According to a 2000 survey, Americans' worst fear is a cancer diagnosis. One out of every three women and one out of every two men will be diagnosed with cancer in her or his lifetime.
It's against this backdrop that the American Association for Cancer Research, which bills itself as the world's largest cancer research organization, posed the question: Where do we stand in the war against cancer?
The results, published in a new progress report urging Congress to increase funding for cancer research, are complex.
According to the report's authors, in 2010, more than 570,000 people died of cancer in the United States. There are also currently more than 12 million cancer survivors, and mortality rates have declined steadily since 1990.
"Personally, I think it's a remarkably hopeful time," said Dr. Judy Garber, director of the Center for Cancer Genetics and Prevention at Dana-Farber and president of the AACR.
"The vast majority of things I do for patients now are based on research done in labs very recently," she continued. "The pace of discovery and translation have both accelerated."

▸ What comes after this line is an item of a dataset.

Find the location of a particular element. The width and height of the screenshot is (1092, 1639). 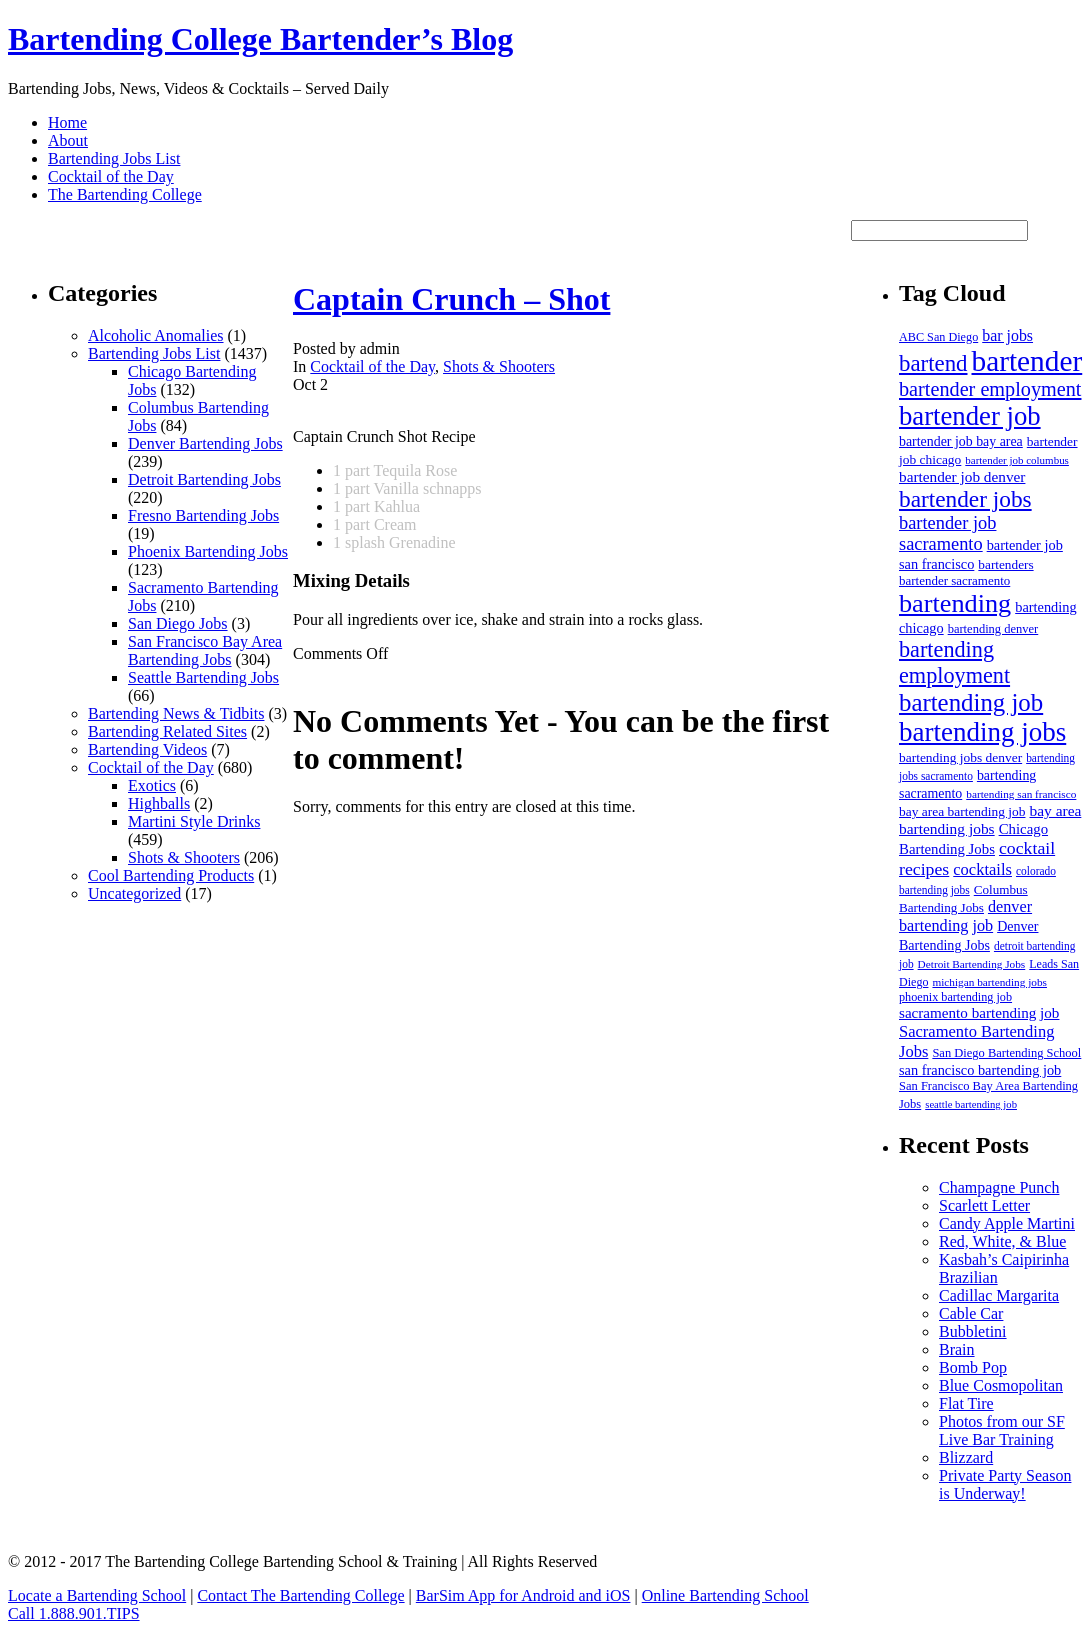 Bartending College Bartender’s Blog is located at coordinates (260, 39).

One key, according to the 84-page report, has been researchers learning that cancer is not a single disease, but more than 200 different ones. They also now better understand the basic biology of cancer, including the crucial role gene mutations play.
The AACR's new progress report also highlights the great strides that have been made in drug research, particularly in the development of drugs that target tumor cells, with fewer side effects, that the report states are "much less toxic."
Prevention and public health efforts have also been important, the authors write.
Reduced smoking has saved lives that would have been lost to cancer -- not only lung, but also 17 other types directly related to tobacco use. Yet the report also finds that at least half of all cancers and cancer deaths could be prevented by changing personal behavior, including things like improving diet and avoiding a sedentary lifestyle.
Indeed, in an interview with the HuffPost, Garber called for continued public health efforts to help highlight the role that prevention can play in combatting cancer, as well those aimed at promoting and improving early detection.
"This is a solvable set of diseases," she said, saying that increased funding for cancer and biomedical research is essential. The report recommended Congress increase the National Institute of Health and National Cancer Institute's annual budgets by at least 5 percent beyond the biomedical industry's inflation rate. "We are poised on a threshold."